When we took my husband's grandkids to Massanutten a few years ago - we took them to Luray Caverns, the waterpark, Frontier Culture Museum, they joined in a couple of the kids games at the ballfield, rode the ski lift, saw the Jason Bishop magic show....   we all had a great time.  One grandson went home to his mother and she asked what they did on vacation - he learned to play ping-pong  THAT is what he seemed to be most impressed with!!


----------



## strandlover (Feb 17, 2012)

Ridewithme38 said:


> So i'm trying to budget everything out for this trip:
> 
> Car Rental: $183.12
> Gas: (900 miles at $6 a gallon) around $200
> ...



I would defintely do Luray Caverns.  I think it's part of the Activity card package.  Depending on your planned level of activity, it may be cheaper to pay for the activities at full cost rather than purchasing activity cards.

Breakfast at the Golden Corral in Harrisonburg is a good value and you could pick up your groceries in the Walmart Supercenter.

If I remember correctly, they take an imprint of your credit card.  Then, they make you walk about 10 feet to another person to get your parking pass.  This is where they try to set the hook for the "tour".

Enjoy!


----------



## Ridewithme38 (Feb 17, 2012)

laura1957 said:


> When we took my husband's grandkids to Massanutten a few years ago - we took them to Luray Caverns, the waterpark, Frontier Culture Museum, they joined in a couple of the kids games at the ballfield, rode the ski lift, saw the Jason Bishop magic show....   we all had a great time.  One grandson went home to his mother and she asked what they did on vacation - he learned to play ping-pong  THAT is what he seemed to be most impressed with!!



Kids are amazing like that! They really do see things in a different light!


----------



## Ridewithme38 (Feb 18, 2012)

Just got here...Got lost on the way, a couple times...But i think it'll be easier once the sun is out...

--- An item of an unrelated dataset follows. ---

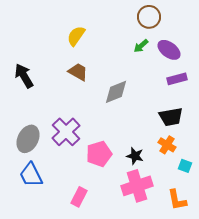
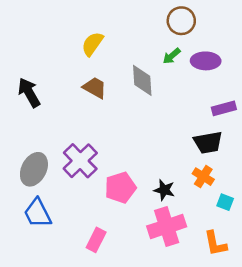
purple ellipse: (169, 50) -> (206, 61), turned -35
purple rectangle: (177, 79) -> (224, 108), moved
gray diamond: (116, 92) -> (142, 80), moved, turned -72

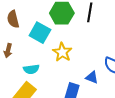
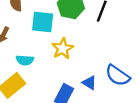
cyan square: (40, 33) -> (43, 22), turned -35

The rooms are nicer then i thought they'd be, there is literally a pool in the bathroom, the Jacuzzi is huge


----------



## Ridewithme38 (Feb 20, 2012)

Just bumping this thread with a pic...i like getting a picture of my little one with a resort sign


----------



## laura1957 (Feb 21, 2012)

Ridewithme38 said:


> Just got here...Got lost on the way, a couple times...But i think it'll be easier once the sun is out...
> 
> The rooms are nicer then i thought they'd be, there is literally a pool in the bathroom, the Jacuzzi is huge



My 3 year old grandson loves having his own personal pool in the room 
comes in real handy when we we are too busy (or lazy!!) to drive the kids over to the rec center.


----------



## bdmauk (Mar 3, 2012)

So Ride, how was the trip overall?  We toying with the idea of going over spring break with our 11 yr old.


----------



## Ridewithme38 (Mar 3, 2012)

bdmauk said:


> So Ride, how was the trip overall?  We toying with the idea of going over spring break with our 11 yr old.



I loved it, but i'm an unusual one, the first thing people asked when i got back was if i got to do any 'adult' things, this never dawned on me during the trip, i'm supposed to do things beyond hang out with my daughter?...There was alot to do, we had planned to leave the resort one day to visit luray caverns, but that never happened because of how busy we were with on-resort activities, the monday night magic show, the Tuesday night Balloon show(My daughter went on stage!) and the Murder Mystery dinner were all great although the murder mystery thing was a little expensive for what you get....The room was nice, not perfect by any stretch of the imagination, but i don't usually stay in Marriott's or 4 seasons resorts, so it didn't bother me....i even came back and wasn't completely broke!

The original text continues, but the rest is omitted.